***** Information given *****

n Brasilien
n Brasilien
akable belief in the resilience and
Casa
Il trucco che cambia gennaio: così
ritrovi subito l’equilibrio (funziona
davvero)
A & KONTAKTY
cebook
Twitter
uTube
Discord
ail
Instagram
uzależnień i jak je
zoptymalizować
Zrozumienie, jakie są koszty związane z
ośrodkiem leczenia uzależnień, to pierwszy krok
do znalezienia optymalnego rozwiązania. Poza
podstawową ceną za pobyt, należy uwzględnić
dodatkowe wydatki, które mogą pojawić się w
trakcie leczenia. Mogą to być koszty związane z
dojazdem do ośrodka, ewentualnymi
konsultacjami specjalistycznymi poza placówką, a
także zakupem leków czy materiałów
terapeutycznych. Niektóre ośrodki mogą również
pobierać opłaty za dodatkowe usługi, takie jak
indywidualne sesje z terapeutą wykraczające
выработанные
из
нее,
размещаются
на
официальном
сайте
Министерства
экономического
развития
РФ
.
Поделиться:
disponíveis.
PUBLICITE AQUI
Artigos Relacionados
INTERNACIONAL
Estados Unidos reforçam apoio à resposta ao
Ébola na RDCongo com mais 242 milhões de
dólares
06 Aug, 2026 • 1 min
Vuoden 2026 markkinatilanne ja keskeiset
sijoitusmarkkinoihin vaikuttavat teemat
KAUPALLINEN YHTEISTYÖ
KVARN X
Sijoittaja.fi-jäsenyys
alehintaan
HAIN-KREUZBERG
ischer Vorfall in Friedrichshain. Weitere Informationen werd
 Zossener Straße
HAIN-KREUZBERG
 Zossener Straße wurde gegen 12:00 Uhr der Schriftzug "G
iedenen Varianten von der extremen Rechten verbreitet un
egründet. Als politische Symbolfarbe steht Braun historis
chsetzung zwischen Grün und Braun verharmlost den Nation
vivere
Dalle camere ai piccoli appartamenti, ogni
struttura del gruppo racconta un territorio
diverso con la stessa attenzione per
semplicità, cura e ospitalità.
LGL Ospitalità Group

*****

Brief =>
Retype only the lines above between the line with "ośrodkiem leczenia uzależnień, to" and the line with "dojazdem do ośrodka, ewentualnymi", counting those two lines as well, and keep every character as it is.

Answer section =>
ośrodkiem leczenia uzależnień, to pierwszy krok
do znalezienia optymalnego rozwiązania. Poza
podstawową ceną za pobyt, należy uwzględnić
dodatkowe wydatki, które mogą pojawić się w
trakcie leczenia. Mogą to być koszty związane z
dojazdem do ośrodka, ewentualnymi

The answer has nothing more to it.